● WORK INSTRUCTIONS: Look through the records below and collect all lines that hold the string "policy".

● EXERCISE INPUT:
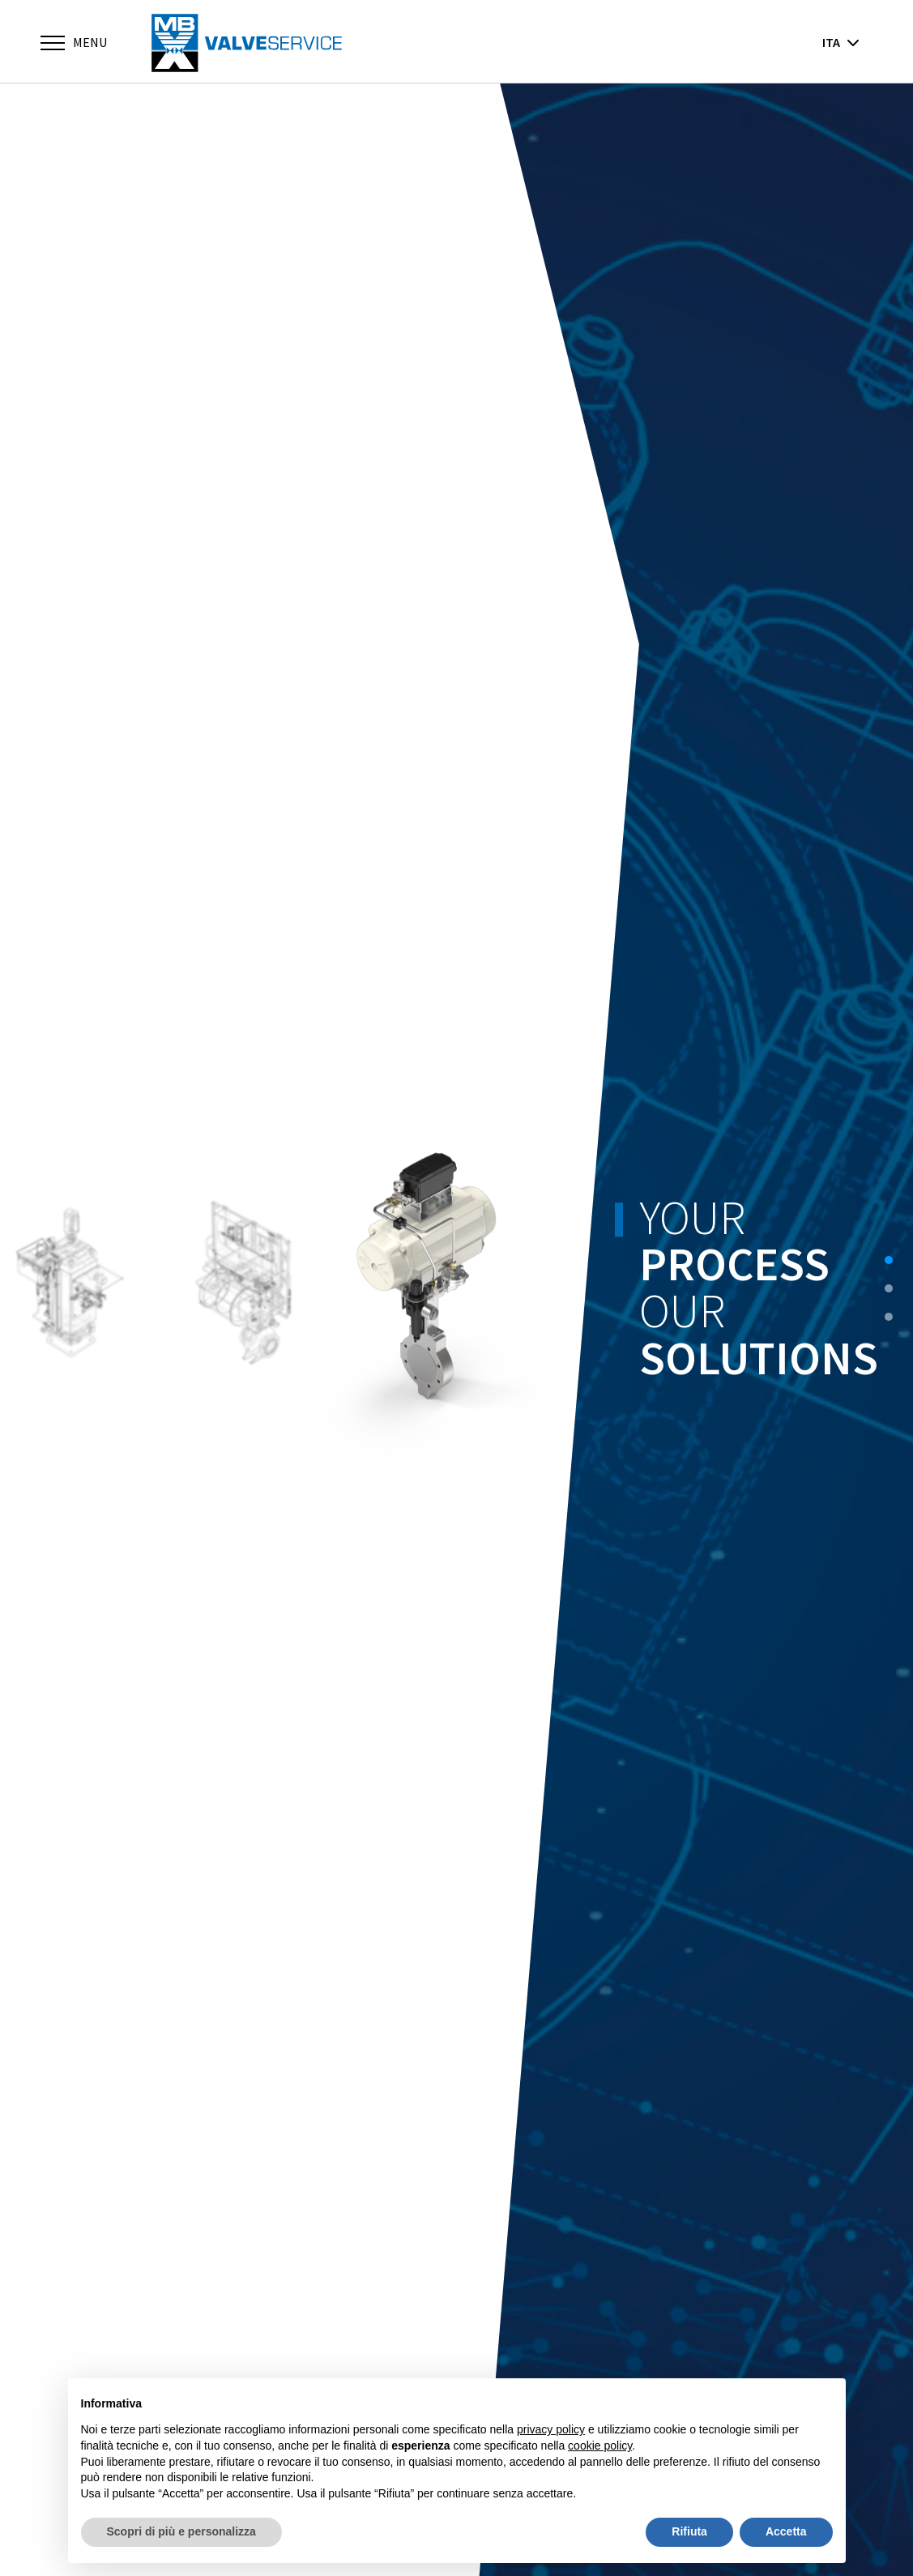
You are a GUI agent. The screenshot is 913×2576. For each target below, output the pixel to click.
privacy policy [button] (551, 2429)
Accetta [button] (786, 2531)
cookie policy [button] (600, 2445)
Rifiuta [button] (689, 2531)
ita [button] (841, 42)
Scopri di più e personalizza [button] (181, 2531)
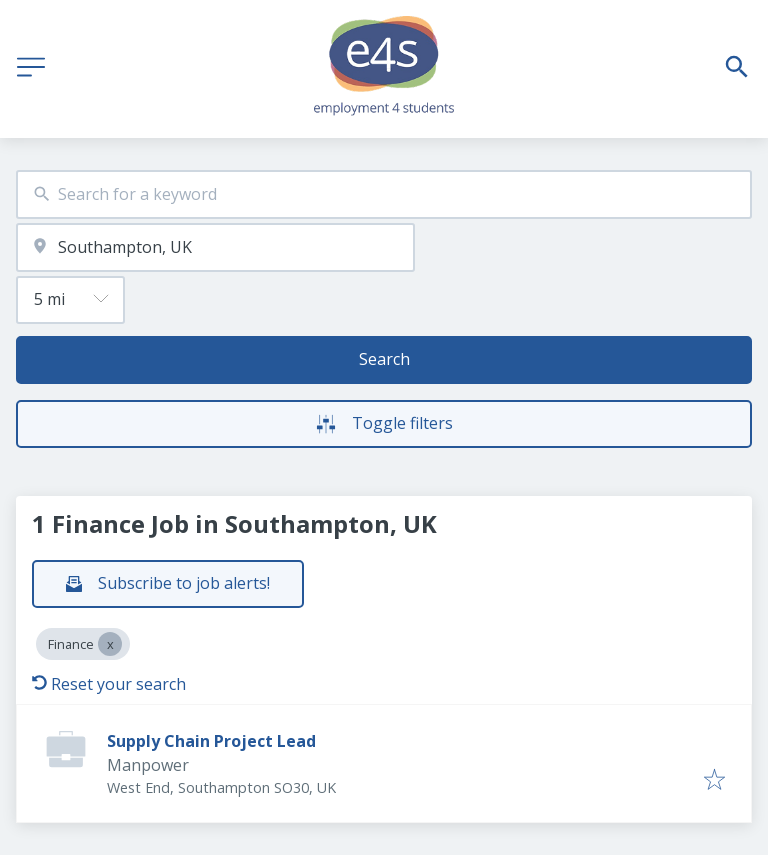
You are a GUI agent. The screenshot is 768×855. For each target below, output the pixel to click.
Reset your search (109, 684)
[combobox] (384, 194)
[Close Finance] (110, 644)
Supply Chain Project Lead (211, 741)
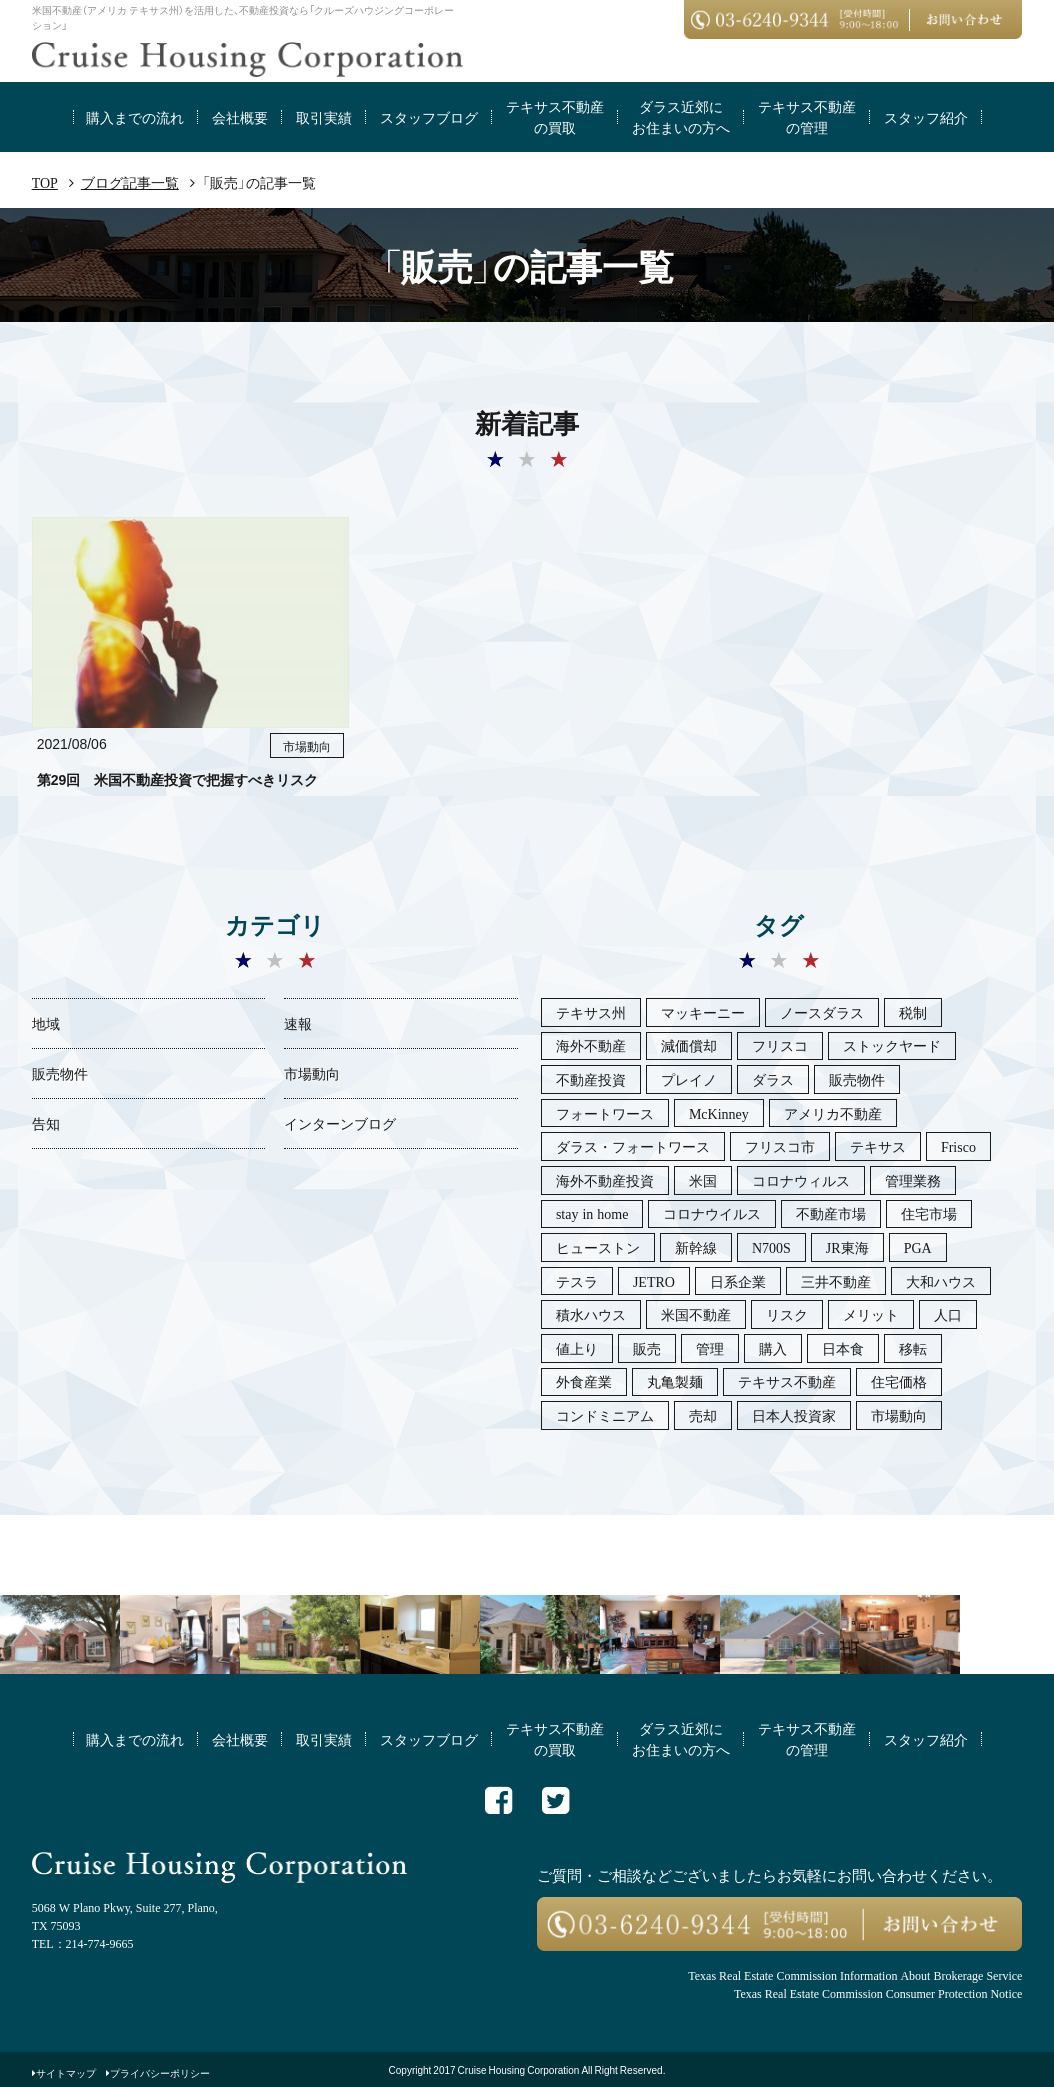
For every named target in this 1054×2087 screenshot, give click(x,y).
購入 (773, 1348)
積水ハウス (591, 1314)
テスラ (577, 1281)
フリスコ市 (780, 1146)
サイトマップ (66, 2072)
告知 (46, 1123)
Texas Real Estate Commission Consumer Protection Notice (878, 1992)
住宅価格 (899, 1381)
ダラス (773, 1079)
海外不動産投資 (605, 1180)
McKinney (719, 1113)
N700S (771, 1247)
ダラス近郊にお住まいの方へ (681, 116)
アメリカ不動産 (833, 1113)
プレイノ (689, 1079)
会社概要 (240, 117)
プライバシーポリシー (160, 2072)
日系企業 (738, 1281)
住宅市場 (929, 1213)
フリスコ (780, 1045)
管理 (710, 1348)
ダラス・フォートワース (633, 1146)
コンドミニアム (605, 1415)
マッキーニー (703, 1012)
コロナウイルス (712, 1213)
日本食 (843, 1348)
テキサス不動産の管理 (807, 116)
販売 (647, 1348)
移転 (913, 1348)
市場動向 (312, 1073)
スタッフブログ (429, 117)
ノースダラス (822, 1012)
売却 (703, 1415)
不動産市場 (831, 1213)
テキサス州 (591, 1012)
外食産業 (584, 1381)
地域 (46, 1023)
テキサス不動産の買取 (555, 116)
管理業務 (913, 1180)
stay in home (592, 1213)
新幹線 (696, 1247)
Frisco (958, 1146)
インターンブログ (340, 1123)
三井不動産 (836, 1281)
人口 (948, 1314)
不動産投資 (591, 1079)
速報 (298, 1023)
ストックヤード (892, 1045)
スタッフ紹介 (926, 117)
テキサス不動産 (787, 1381)
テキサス (878, 1146)
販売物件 (60, 1073)
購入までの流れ (135, 117)
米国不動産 (696, 1314)
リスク (787, 1314)
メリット (871, 1314)
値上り (577, 1348)
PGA (918, 1247)
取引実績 (324, 117)
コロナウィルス (801, 1180)
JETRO (654, 1281)
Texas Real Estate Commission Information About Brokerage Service (855, 1974)
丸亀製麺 (675, 1381)
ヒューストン (598, 1247)
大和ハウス (941, 1281)
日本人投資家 (794, 1415)
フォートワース (605, 1113)
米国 (703, 1180)
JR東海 (847, 1247)
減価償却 (689, 1045)
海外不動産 (591, 1045)
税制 (913, 1012)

● EXERCISE ANSWER:
privacy policy [button] (551, 2429)
cookie policy [button] (600, 2445)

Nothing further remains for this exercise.